Special attention:Sprouted sweet potatoes are prone to mold. If the skin has brown or black spots, it indicates contamination by black spot fungus, which produces toxins like ipomeanine that remain active even after boiling or roasting. Such sweet potatoes should not be eaten.
Therefore, sprouted sweet potatoes can be eaten, but moldy sweet potatoes should not.
Recommended storage method:Place sweet potatoes in a cardboard box, separating them with dry paper to prevent moisture and reduce the likelihood of sprouting.
4. Onions
Harvested onions can be stored for a long time after drying without sprouting or rotting.However, in spring, at around 15°C, onions are most likely to sprout. Sprouted onions, even those with green shoots, do not produce harmful substances and can still be eaten. However, the nutrients will be transferred to the sprouts, reducing the nutritional content and making the taste spicier.
Recommended storage method:Hanging storage method: Use clean stockings or mesh bags, place one onion at a time, tie a knot after each one, and hang the whole string in a cool, ventilated place. Cut one off from the bottom when needed.
1. Soybeans, Green Beans, Peas
These beans are highly nutritious, and sprouting turns them into different ingredients—soybean sprouts, green bean sprouts, and pea sprouts, which are even more nutritious.
For example, sprouted soybeans have reduced fat and sugar content, but increased protein, isoflavones, and vitamin C.
Compared to soybeans and green beans, soybean sprouts and green bean sprouts are more suitable for people with poor digestion.Pea sprouts are highly recommended, with a carotene content of up to 2700 micrograms per 100 grams, while common vegetables have less than 100 micrograms per 100 grams, a 27-fold difference.
2. Peanuts
Stir-fried peanut sprouts with cured meat is a dish that will make your mouth water. Try it once, and you'll love it.
If intentionally cultivated, sprouted peanuts have significantly increased vitamin C content.They also contain more resveratrol and flavonoids, which have antioxidant properties.
Usually, sprouted peanuts at home are due to damaged peanut skins.Peanuts are prone to mold, forming toxic aflatoxins, which are strong carcinogens. It is best not to eat them.
Dog, speaking of stir-frying with cured meat, recently I found another delicious ingredient—lettuce. I accidentally bought hollow lettuce at the market. Can it still be eaten? The cured meat is ready, but the lettuce is not.
Hollow lettuce is caused by external conditions (e.g., late harvesting, lack of fertilization), which do not significantly affect its nutritional content. The taste may be slightly inferior, but it is still edible.
3. Garlic
Sprouted garlic has higher antioxidant content than fresh garlic, and its dietary fiber, vitamin C, vitamin A, and carotene content are also higher.

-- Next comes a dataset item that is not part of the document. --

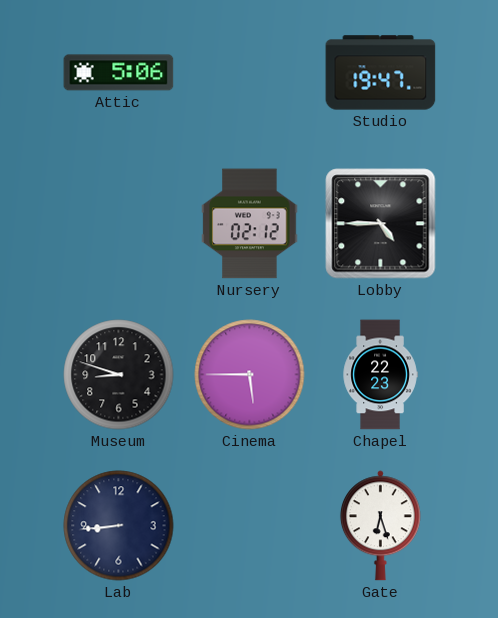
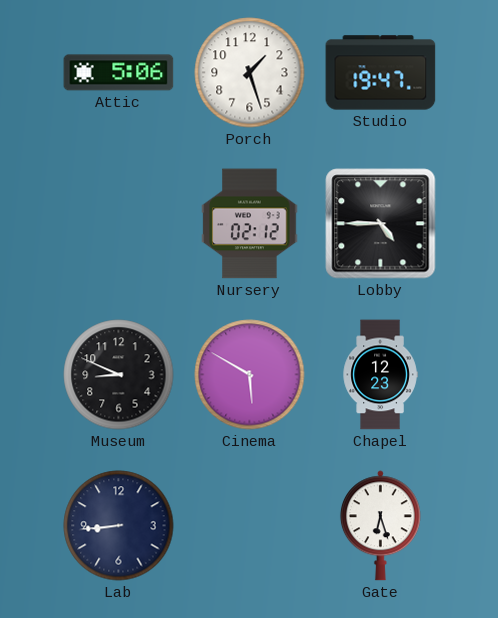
Porch: none -> 1:27
Museum: 8:48 -> 8:49
Cinema: 5:45 -> 5:50
Chapel: 22:23 -> 12:23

However, remember that discolored or moldy garlic should not be eaten.So, the husband at the beginning was right to listen to his mother.
Summary
1. Foods that are best not eaten when sprouted?

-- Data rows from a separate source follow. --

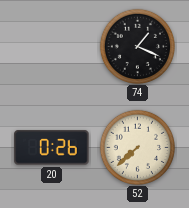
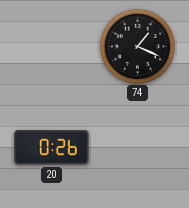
52: 7:38 -> none
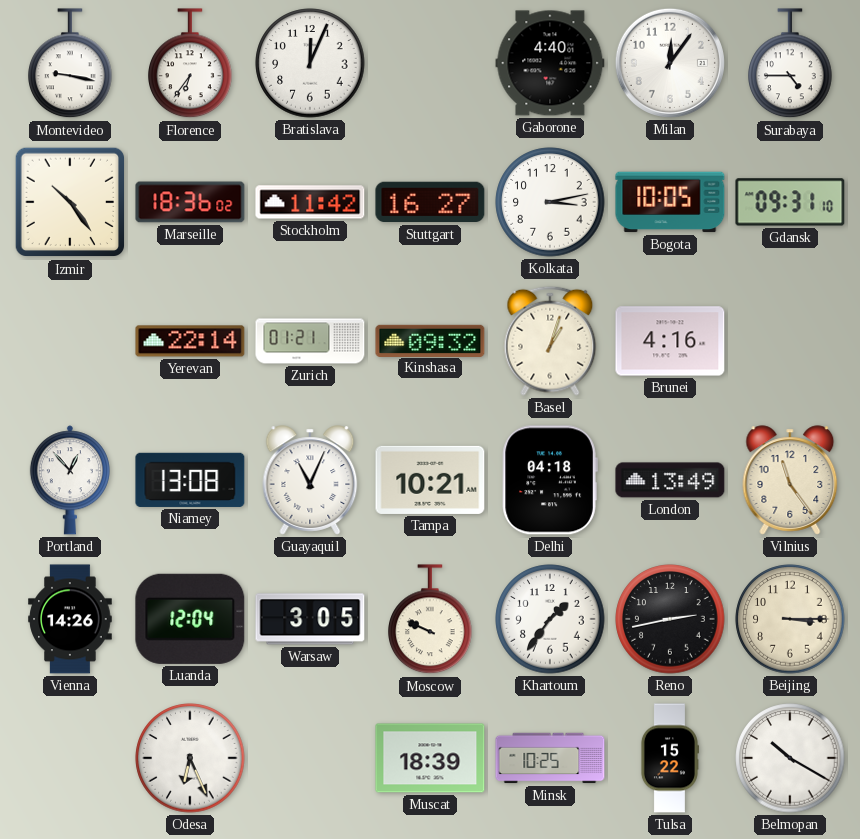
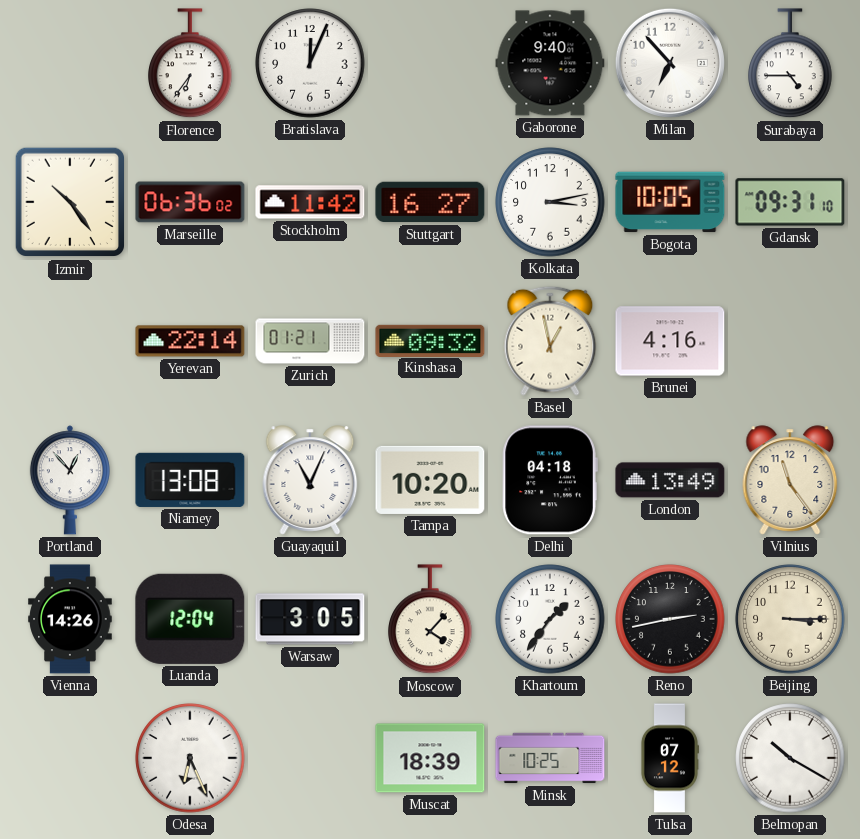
Montevideo: 9:17 -> none
Gaborone: 4:40 -> 9:40
Milan: 12:06 -> 6:53
Marseille: 18:36 -> 06:36
Basel: 1:03 -> 12:58
Tampa: 10:21 -> 10:20
Moscow: 9:49 -> 4:07
Tulsa: 15:22 -> 07:12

① Potatoes—sprouted and green, producing solanine 50 times more than in normal potatoes.
② Ingesting 200 milligrams of solanine (about 30 grams of sprouted and green potatoes) can cause poisoning within 15 minutes to 3 hours.

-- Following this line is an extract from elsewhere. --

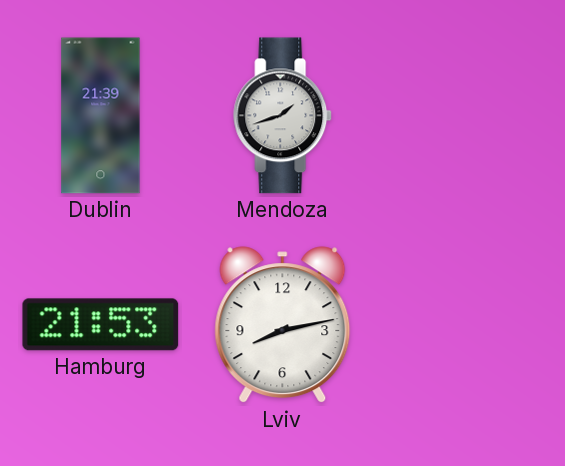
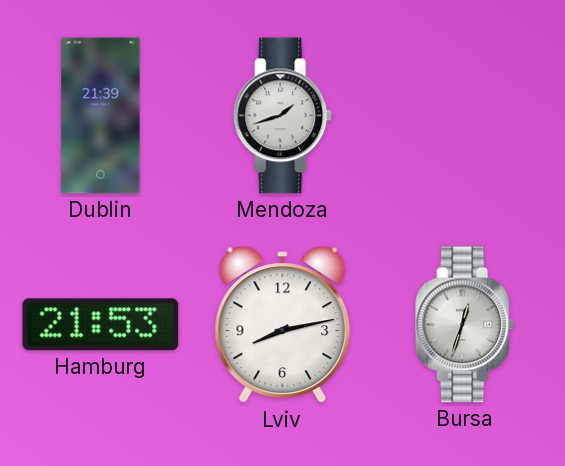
Bursa: none -> 12:33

③ For small amounts of sprouting, the method is: deeply dig out the sprouts, peel off the skin and green parts, soak in cold water for over half an hour, then cook thoroughly with vinegar.
2. Which sprouted foods have reduced nutritional value? How to prevent and handle food sprouting?
① Ginger—sand covering preservation method
② Taro—hanging storage
③ Sweet Potatoes (Red/Purple)—stored in a dry cardboard box
④ Onions—hanging storage method
3. Foods whose nutritional value doubles when sprouted
① Soybeans, Green Beans, Peas
② Peanuts
③ Garlic
References
[1] Ma Guansheng, Are Sprouted Potatoes Really Toxic? [J]. Life and Health, 2018(3):39.
[2] Xu Shijie, Luo Qing, Lei Qingzhi, et al. Study on the Changes of Nutrients and Functional Components During Peanut Sprouting [J]. Hubei Agricultural Sciences, 2018 (2018 No. 01): 89-92, 96.